Incident Response, Patch/Configuration Management, TDR, Vulnerability Management

Waste no time patching Windows Schannel, OLE bugs, experts warn

Two critical bugs, both residing in Microsoft Windows, received a Patch Tuesday update this week – but the security community is chiming in to urge users to waste no time implementing these fixes.  

One vulnerability, CVE-2014-6332, had been remotely exploitable for 18 years prior to its patch, and could be used by an attacker to circumvent Microsoft's free anti-exploitation tool EMET and its Enhanced Protected Mode (EPM) sandbox in Internet Explorer 11 to carry out drive-by attacks.

The other bug, CVE-2014-6321, impacts the Windows Secure Channel (Schannel) security package, technology that implements SSL and TLS secure communications protocols.
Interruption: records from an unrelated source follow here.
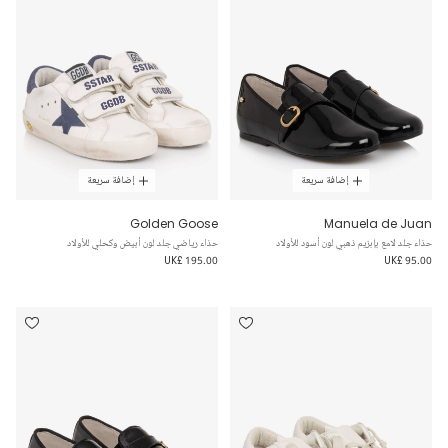
إضافة سريعة
إضافة سريعة
Golden Goose
Manuela de Juan
حذاء جلد لامع بإبزيم ذهبي لون أسود للأولاد
حذاء رياضي جلد لون أبيض وكحلي للأولاد
UK£ 195.00
UK£ 95.00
On Wednesday, researchers at Rapid7 noted that, while the Schannel bug shouldn't be quickly likened to Heartbleed or Bash bug in the security risk it poses, the vulnerability should be patched across all clients and servers “as soon as possible.”

According to Microsoft, its patch corrects the way Schannel “sanitizes specially crafted packets.” Without the fix in place, however, a remote attacker could exploit the vulnerability to run arbitrary code on a targeted server.

“We have seen this vulnerability being compared to Heartbleed and want to dispel some of the myths floating around,” Josh Feinblum, vice president of information security at Rapid7, wrote in the blog post. “This vulnerability poses serious theoretical risk to organizations and should be patched as soon as possible, but it does not have the same release-time impact as many of the other recently highly-publicized vulnerabilities. Heartbleed, Bash bug, and Sandworm are all security risks that were being actively exploited in the wild upon their publication, and exploitation was relatively trivial.  Additionally, sufficient remediation via patching was not readily available at the same time when some of these risks were publicly disclosed,” he continued.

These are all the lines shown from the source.